### Data records
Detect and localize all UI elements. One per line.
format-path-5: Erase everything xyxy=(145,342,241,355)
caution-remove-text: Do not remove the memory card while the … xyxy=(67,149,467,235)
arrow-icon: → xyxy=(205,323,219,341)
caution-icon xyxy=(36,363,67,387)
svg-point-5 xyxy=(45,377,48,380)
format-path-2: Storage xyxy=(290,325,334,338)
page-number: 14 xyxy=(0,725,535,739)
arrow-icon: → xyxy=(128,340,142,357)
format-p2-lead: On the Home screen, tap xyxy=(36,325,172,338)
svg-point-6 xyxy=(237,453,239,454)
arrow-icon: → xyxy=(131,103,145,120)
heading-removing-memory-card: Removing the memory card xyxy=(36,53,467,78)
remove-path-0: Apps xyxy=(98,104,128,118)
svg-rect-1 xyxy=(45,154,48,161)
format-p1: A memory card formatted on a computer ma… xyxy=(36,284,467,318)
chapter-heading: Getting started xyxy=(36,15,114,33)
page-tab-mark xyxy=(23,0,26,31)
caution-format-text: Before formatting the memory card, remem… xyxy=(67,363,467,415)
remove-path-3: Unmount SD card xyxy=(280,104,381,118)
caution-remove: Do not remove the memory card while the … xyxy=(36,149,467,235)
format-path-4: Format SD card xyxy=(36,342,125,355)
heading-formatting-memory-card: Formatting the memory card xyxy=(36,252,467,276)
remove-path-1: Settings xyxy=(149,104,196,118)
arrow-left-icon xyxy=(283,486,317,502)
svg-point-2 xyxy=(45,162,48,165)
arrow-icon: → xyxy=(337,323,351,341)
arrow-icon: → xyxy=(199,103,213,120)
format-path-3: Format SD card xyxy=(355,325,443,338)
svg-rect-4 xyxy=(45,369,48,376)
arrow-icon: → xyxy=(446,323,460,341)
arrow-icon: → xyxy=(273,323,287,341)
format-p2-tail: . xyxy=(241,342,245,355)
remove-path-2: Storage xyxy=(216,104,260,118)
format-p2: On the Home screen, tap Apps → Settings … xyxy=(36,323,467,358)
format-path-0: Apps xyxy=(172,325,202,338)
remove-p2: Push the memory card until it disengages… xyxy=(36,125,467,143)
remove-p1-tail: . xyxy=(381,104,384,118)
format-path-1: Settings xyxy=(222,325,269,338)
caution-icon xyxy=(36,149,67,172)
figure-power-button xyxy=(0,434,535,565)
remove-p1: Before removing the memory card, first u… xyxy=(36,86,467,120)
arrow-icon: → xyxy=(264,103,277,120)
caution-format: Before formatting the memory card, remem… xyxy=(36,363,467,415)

### Instructions to follow
The answer should be only a number: the count of lines in the listing above that contain the word "Settings".

### Task answer
3